It’s the end of the night and Dead Can Dance’s Rakim drifts and rhythmically rumbles through the musty air before the undulating chant of the female singer through the night. The DJ knows what he’s doing. The frenzy of Electric Body Music with its violence of movement and the wry painfulness of clarity that is Alternative Rock have taken their course and had their place in their club.

Now the bar is closed and the black-jacketed, white dressed, neon colour-haired patrons are fewer and dancing with each other in pairs: slowly in tempo with the music. All of reality itself seems to wind out like a wavering road as the woman sings and the man chants in a deeper voice, with stranger words, accompanied by the hollow tap of drums and waves of languorous, synthesized sound.

Everything downtown, far away from where I sleep at the time, unfolds a path in front of me as I watch them dance. I see everything that has happened before and I know that even before being here it had already been in my head: this simultaneity. It gestates through countless songs, and observations, and the weird jerking near-violent movements and pseudo-martial forms that I called dancing. This feeling will continue to grow long after my long bus ride home.
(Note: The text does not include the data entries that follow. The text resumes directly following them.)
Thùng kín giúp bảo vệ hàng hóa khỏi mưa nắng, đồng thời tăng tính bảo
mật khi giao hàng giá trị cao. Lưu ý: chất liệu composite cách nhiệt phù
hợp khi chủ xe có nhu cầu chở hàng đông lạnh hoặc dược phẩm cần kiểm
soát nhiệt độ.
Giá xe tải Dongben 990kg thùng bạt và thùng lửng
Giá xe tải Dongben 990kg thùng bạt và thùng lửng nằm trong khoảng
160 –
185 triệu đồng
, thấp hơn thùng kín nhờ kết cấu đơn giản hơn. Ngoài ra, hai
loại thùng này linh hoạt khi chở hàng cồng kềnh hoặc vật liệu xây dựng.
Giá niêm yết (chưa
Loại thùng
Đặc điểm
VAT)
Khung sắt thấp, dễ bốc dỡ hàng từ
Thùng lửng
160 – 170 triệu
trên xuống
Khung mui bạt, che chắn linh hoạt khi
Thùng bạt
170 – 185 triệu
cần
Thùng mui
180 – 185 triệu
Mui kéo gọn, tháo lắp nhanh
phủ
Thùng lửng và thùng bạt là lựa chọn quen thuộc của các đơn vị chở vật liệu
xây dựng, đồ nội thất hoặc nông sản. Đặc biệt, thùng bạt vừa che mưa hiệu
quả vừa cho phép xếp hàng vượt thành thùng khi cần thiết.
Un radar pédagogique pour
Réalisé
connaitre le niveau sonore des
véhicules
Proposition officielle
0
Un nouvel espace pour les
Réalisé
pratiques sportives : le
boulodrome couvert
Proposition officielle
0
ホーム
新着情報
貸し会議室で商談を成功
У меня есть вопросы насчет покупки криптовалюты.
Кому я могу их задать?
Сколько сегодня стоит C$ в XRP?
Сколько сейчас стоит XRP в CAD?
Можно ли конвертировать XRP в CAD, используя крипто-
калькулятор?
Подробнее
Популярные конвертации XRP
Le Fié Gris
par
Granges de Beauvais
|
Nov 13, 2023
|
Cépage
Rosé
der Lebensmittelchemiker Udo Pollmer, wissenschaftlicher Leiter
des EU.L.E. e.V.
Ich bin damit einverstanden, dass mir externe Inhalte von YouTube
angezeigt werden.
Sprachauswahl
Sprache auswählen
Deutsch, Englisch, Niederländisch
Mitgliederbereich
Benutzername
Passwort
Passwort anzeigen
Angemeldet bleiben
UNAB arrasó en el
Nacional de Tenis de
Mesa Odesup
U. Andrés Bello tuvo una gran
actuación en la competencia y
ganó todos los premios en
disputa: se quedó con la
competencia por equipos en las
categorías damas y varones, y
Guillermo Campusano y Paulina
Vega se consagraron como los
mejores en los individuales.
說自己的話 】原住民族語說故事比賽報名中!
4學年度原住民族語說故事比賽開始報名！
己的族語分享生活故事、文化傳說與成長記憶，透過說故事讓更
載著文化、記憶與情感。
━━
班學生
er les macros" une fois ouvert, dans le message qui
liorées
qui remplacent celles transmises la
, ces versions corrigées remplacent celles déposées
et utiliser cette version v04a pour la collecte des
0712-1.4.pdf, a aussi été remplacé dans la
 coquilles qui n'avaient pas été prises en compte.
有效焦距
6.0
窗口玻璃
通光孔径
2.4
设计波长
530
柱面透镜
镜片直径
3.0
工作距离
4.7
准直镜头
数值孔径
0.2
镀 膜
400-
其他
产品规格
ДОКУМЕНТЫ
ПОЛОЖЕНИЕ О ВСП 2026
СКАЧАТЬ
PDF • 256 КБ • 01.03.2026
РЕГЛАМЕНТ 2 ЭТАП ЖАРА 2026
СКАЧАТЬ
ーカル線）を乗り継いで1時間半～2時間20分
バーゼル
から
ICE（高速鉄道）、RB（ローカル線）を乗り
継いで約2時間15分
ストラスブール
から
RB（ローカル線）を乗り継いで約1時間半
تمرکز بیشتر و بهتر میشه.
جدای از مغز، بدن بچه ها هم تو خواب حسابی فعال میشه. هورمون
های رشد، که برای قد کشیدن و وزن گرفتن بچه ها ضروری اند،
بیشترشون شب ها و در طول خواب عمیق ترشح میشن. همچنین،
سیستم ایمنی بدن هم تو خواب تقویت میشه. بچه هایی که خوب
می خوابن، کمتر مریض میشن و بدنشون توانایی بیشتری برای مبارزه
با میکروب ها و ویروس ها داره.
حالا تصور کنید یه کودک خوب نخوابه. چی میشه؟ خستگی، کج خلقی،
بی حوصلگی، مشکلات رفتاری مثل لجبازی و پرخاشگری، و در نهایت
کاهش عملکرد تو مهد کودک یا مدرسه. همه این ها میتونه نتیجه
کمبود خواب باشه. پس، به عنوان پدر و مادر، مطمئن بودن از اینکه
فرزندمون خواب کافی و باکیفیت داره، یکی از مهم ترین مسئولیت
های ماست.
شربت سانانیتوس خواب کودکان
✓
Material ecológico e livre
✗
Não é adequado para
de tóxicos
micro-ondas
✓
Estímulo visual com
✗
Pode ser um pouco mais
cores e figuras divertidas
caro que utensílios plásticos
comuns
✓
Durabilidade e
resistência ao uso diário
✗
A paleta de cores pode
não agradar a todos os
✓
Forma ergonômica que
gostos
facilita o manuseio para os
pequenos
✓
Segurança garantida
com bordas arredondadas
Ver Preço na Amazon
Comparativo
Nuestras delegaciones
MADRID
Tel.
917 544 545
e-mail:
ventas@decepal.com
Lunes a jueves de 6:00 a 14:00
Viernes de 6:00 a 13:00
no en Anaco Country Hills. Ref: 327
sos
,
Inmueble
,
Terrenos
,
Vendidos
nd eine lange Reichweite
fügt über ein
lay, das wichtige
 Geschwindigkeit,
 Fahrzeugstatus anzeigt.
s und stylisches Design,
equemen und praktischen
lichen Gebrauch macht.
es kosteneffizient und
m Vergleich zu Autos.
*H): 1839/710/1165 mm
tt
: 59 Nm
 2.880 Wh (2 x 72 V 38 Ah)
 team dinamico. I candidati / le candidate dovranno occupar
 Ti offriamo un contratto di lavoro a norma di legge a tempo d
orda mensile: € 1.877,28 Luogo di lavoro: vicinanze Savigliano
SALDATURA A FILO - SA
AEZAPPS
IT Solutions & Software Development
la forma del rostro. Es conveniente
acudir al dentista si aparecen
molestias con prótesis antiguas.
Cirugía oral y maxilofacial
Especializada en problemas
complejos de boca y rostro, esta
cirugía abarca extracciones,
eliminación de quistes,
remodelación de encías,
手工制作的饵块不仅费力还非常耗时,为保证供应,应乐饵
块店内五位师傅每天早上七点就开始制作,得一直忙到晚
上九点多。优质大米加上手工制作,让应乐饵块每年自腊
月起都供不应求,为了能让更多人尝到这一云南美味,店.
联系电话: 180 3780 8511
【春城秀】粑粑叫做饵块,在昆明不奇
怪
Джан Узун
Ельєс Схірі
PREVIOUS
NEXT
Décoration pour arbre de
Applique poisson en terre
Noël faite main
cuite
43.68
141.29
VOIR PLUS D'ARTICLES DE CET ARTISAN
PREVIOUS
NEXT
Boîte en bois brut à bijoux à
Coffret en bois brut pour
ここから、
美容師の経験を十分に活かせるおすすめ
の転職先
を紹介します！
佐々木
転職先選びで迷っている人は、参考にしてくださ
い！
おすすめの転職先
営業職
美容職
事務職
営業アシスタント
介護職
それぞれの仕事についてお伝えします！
“A million faces, a million lies,”  VNV Nation’s Chrome wavers out before I ever knew its name, accompanied by a weird looping music that somehow taps my heart.

“The streets are cold, the lights go by…”  Like a strange, throbbing, secret whisper it tells me about walking downtown the first time by myself at night, the passing of the streetcar away from Brock, a lost white grin and electric blue eyes, words on a screen leading nowhere, that summer on Euclid Avenue, friends at a Noodle Shop, wishing my friends were there in a bar dancing, a worn convenience store open past three, Higher Ground and Eglinton, cold darkness, past chances, taken chances, lost chances…

When that music comes on, it’s as though my life isn’t linear but multiple-choice: my thoughts fragmenting but somehow being pulled back together again. Then I remember EBM and rock music and it’s as though I’m fighting against the inertia of my life in the epic battle I’ve always fought in my mind: alone and proud.

But then at the end of the night, my favourite night of the week, my Friday night, after dancing through the endless possibilities and talking mutely with people over thundering percussion, I’d see the reality of it. Two men in glistening black leather kilts dance with a white-blonde girl between them. A tall girl moves with a shorter darker one. Then Rakim winds down for the night, the male singer’s last reverberating, “Since forgotten…”

I remember these Friday Nights well as I skirted the rim of the dance floor and danced in the middle of it in my own bubble of space. I interacted with the people much in the same way, just as I still in some ways do. I remember that I don’t relate well to groups. I am like the girl in “Tonio Kroger” that tries to dance like others, on the periphery, but unlike her I know I have my own dance that few can or could care to match. Perhaps I’m getting too old to dance now, too hermetic to move as often. Maybe I already had my chance to find something special in the night.

Yet sometimes, even now, I have this insane urge to contemplate another Gothic Picnic in High Park drinking the liquid essence of fruit salad and watermelon juice alongside white-painted people wearing black leather and lace. Or maybe I’d dress up like the Crow again and go downtown to lose myself in the role while dancing: laughing at those who think I’m Heath Ledger’s Joker instead.

At the very least, I can take comfort in knowing that I can still dance well in one place: through the diaphanous smoke screen of my own words. Right here.